In the Ευθυφρων (Euthyphro), for example, Socrates engaged in a sharply critical conversation with an over-confident young man. Finding Euthyphro perfectly certain of his own ethical rectitude even in the morally ambiguous situation of prosecuting his own father in court, Socrates asks him to define what “piety” (moral duty) really is. The demand here is for something more than merely a list of which actions are, in fact, pious; instead, Euthyphro is supposed to provide a general definition that captures the very essence of what piety is. But every answer he offers is subjected to the full force of Socrates’s critical thinking, until nothing certain remains.   (Britannica Philosophy Pages)

Interestingly ‘character education’  which has become a big ‘hollow’ drum of schooling these days proceeds like Euthyphro with a list of good and moral characteristics that are praised and rewarded by the system with no real way of measuring its effect.  This is odd in our school system today given the keen desire to measure every other outcome.  However lets see how Socrates replied.

Socrates generates a formal dilemma from a (deceptively) simple question: “Is the pious loved by the gods because it is pious, or is it pious because it is loved by the gods?” . . . Neither alternative can do the work for which Euthyphro intends his definition of piety. If right actions are pious only because the gods love them, then moral rightness is entirely arbitrary, depending only on the whims of the gods. If, on the other hand, the gods love right actions only because they are already right, then there must be some non-divine source of values, which we might come to know independently of their love.  . . . In fact, this dilemma proposes a significant difficulty at the heart of any effort to define morality by reference to an external authority.

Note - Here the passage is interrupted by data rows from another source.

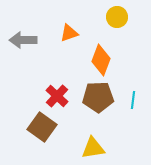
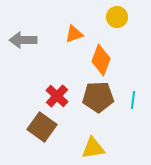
orange triangle: moved 5 px right, 1 px down
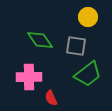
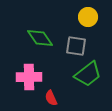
green diamond: moved 2 px up
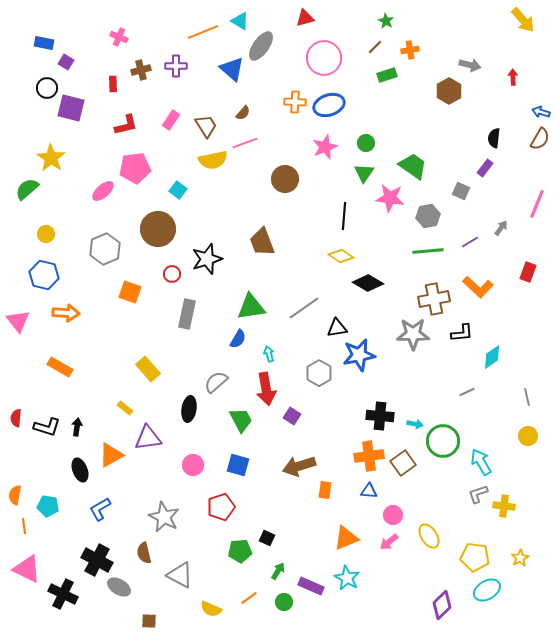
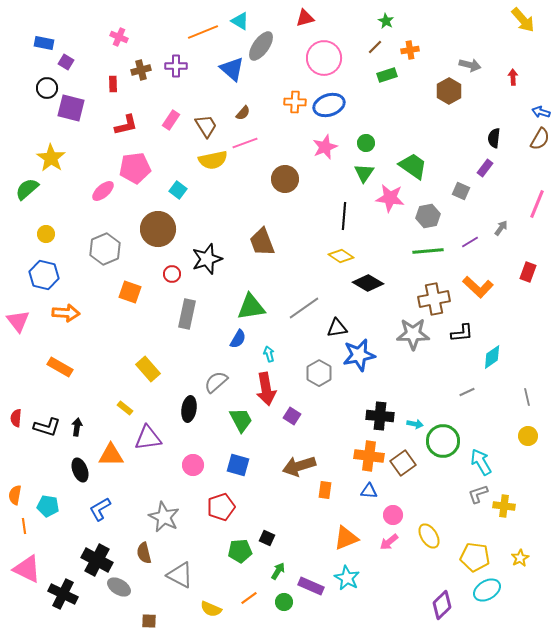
orange triangle at (111, 455): rotated 28 degrees clockwise
orange cross at (369, 456): rotated 16 degrees clockwise
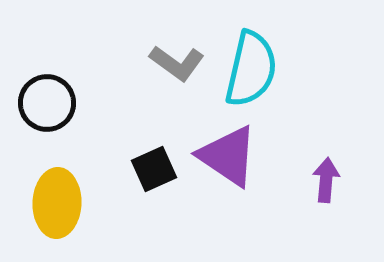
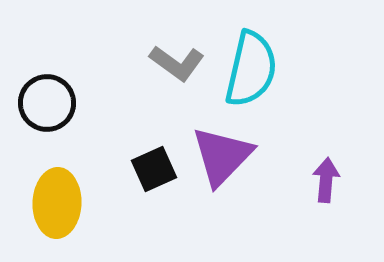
purple triangle: moved 6 px left; rotated 40 degrees clockwise
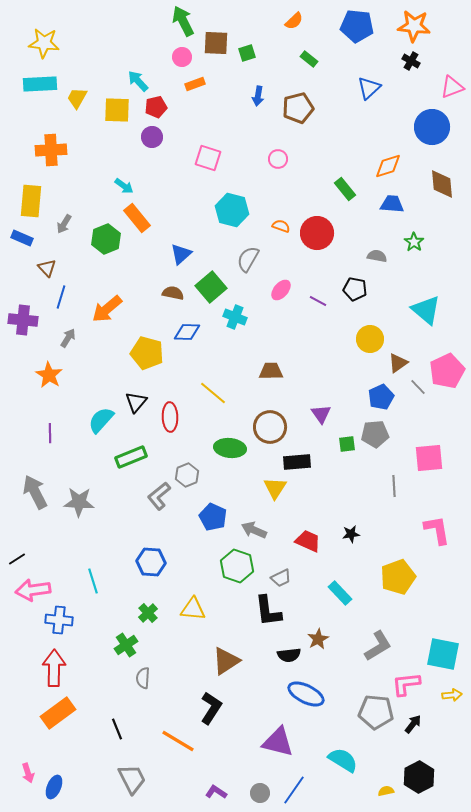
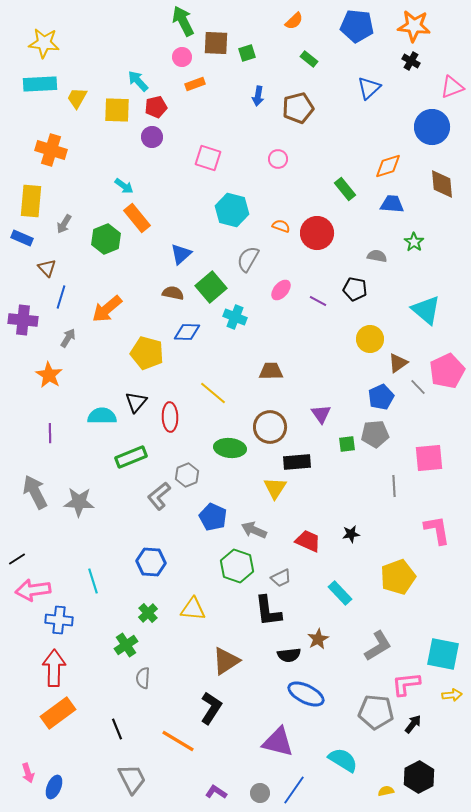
orange cross at (51, 150): rotated 20 degrees clockwise
cyan semicircle at (101, 420): moved 1 px right, 4 px up; rotated 48 degrees clockwise
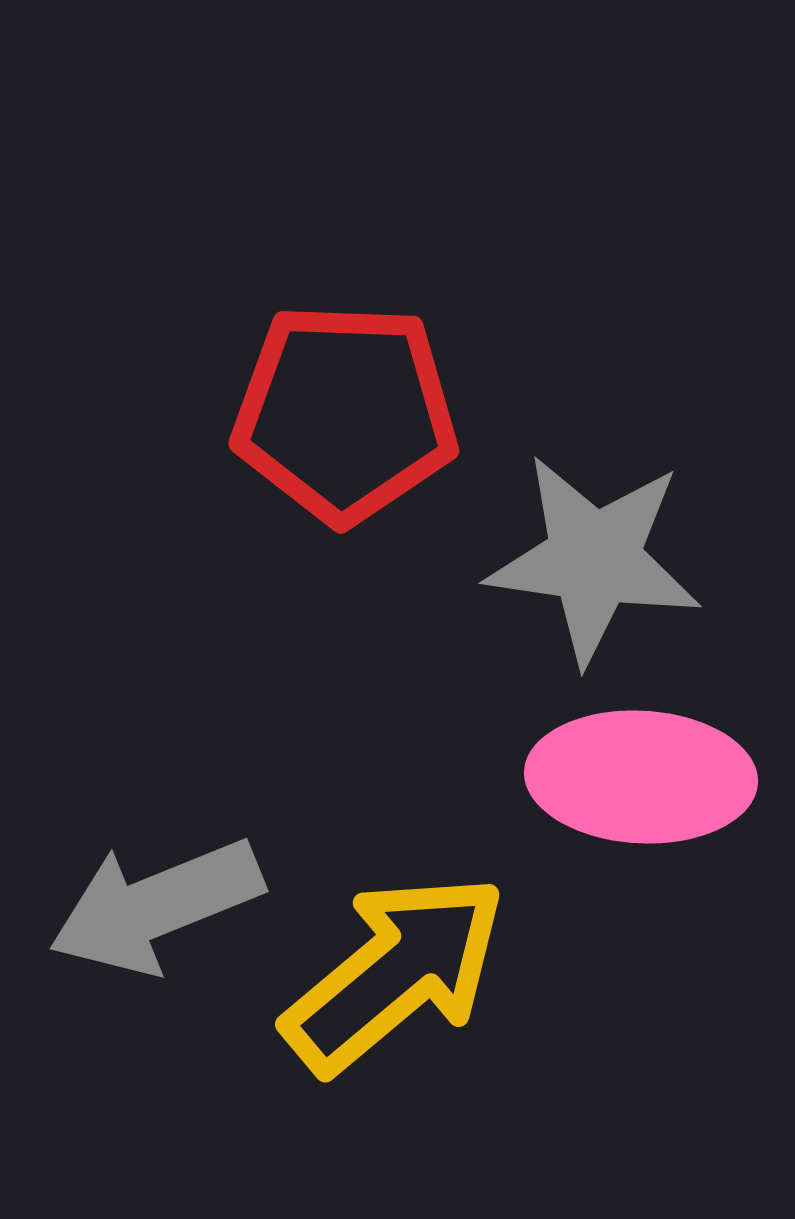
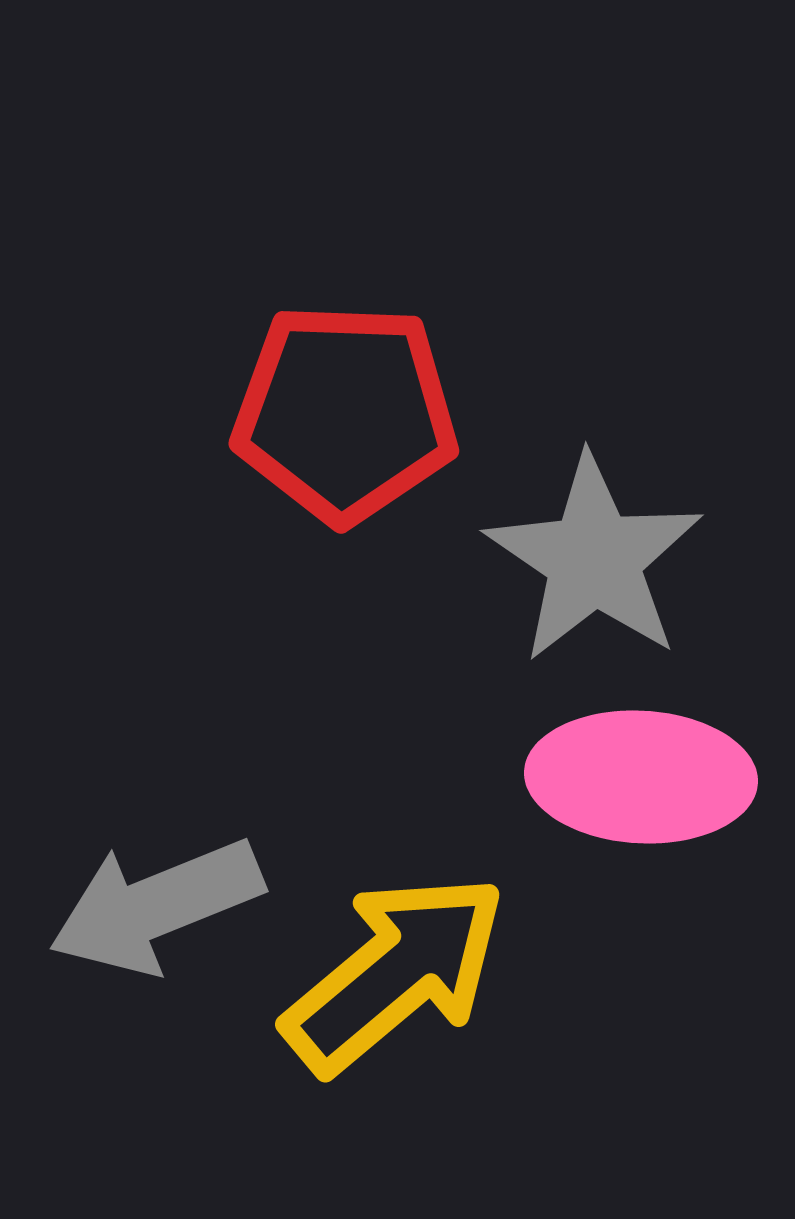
gray star: rotated 26 degrees clockwise
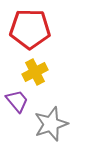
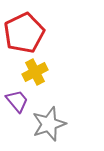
red pentagon: moved 6 px left, 4 px down; rotated 27 degrees counterclockwise
gray star: moved 2 px left
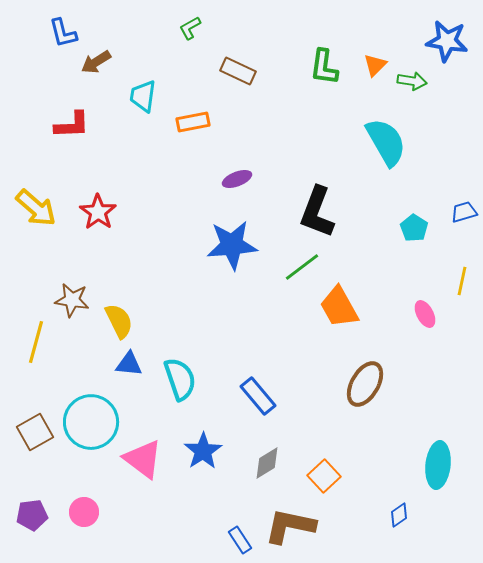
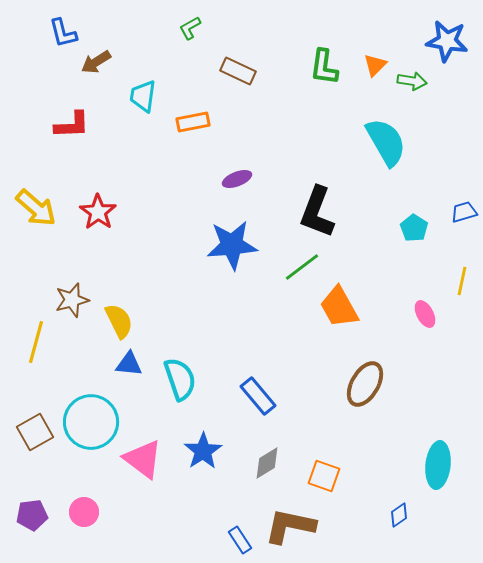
brown star at (72, 300): rotated 24 degrees counterclockwise
orange square at (324, 476): rotated 28 degrees counterclockwise
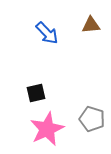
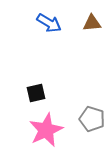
brown triangle: moved 1 px right, 2 px up
blue arrow: moved 2 px right, 10 px up; rotated 15 degrees counterclockwise
pink star: moved 1 px left, 1 px down
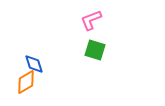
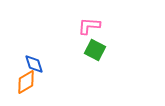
pink L-shape: moved 2 px left, 6 px down; rotated 25 degrees clockwise
green square: rotated 10 degrees clockwise
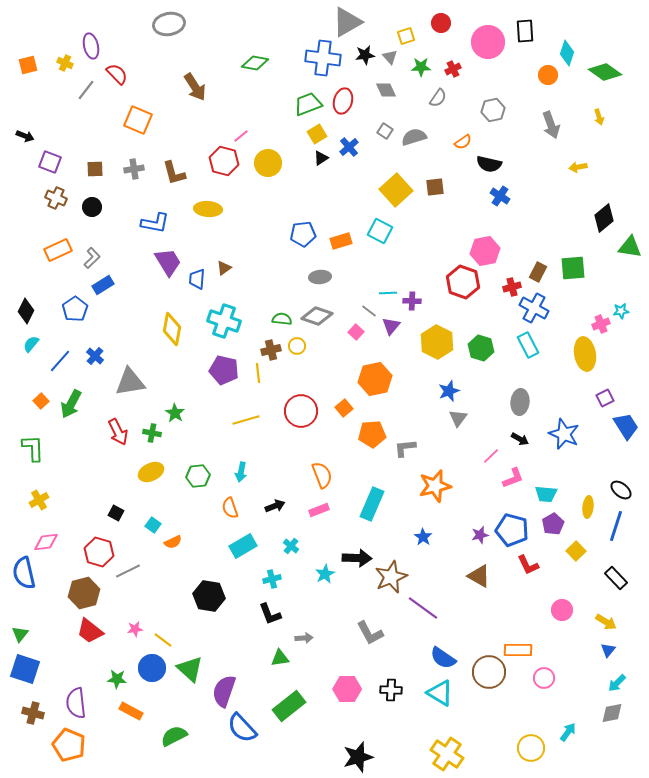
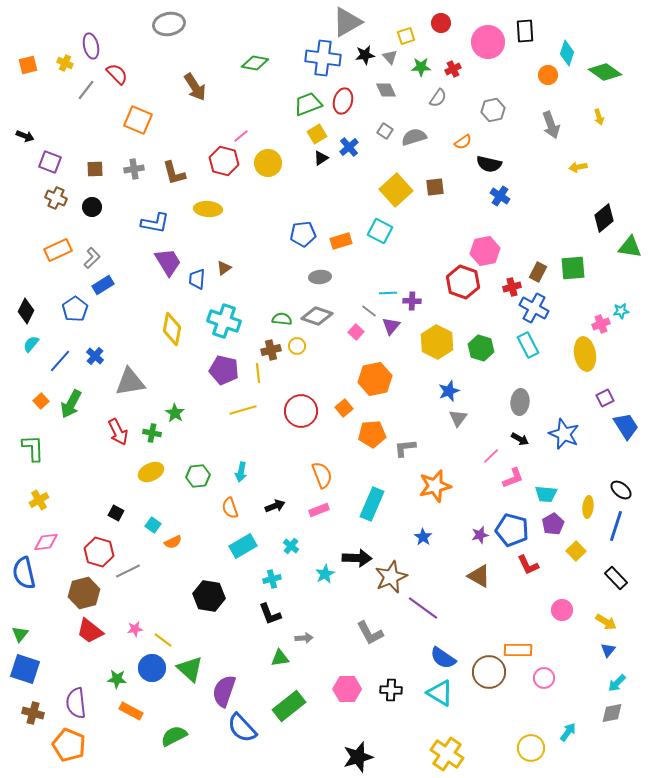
yellow line at (246, 420): moved 3 px left, 10 px up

Yet, even in Socrates day which was just as ‘evolved’ as our ‘postmodern’ pagan tolerant times the question of morality was a vexing one.  In any intellectual system where there are ‘many gods’ knowing which god is right over another or if any of them are right when it comes to human affairs is highly problematic.  When humans define divinity these dilemmas develop.  When truth becomes relative and knowable by reason only, gods arise spontaneously from the moldering rags of our contemplations.  Who would ever have thought it!  Can there be another way?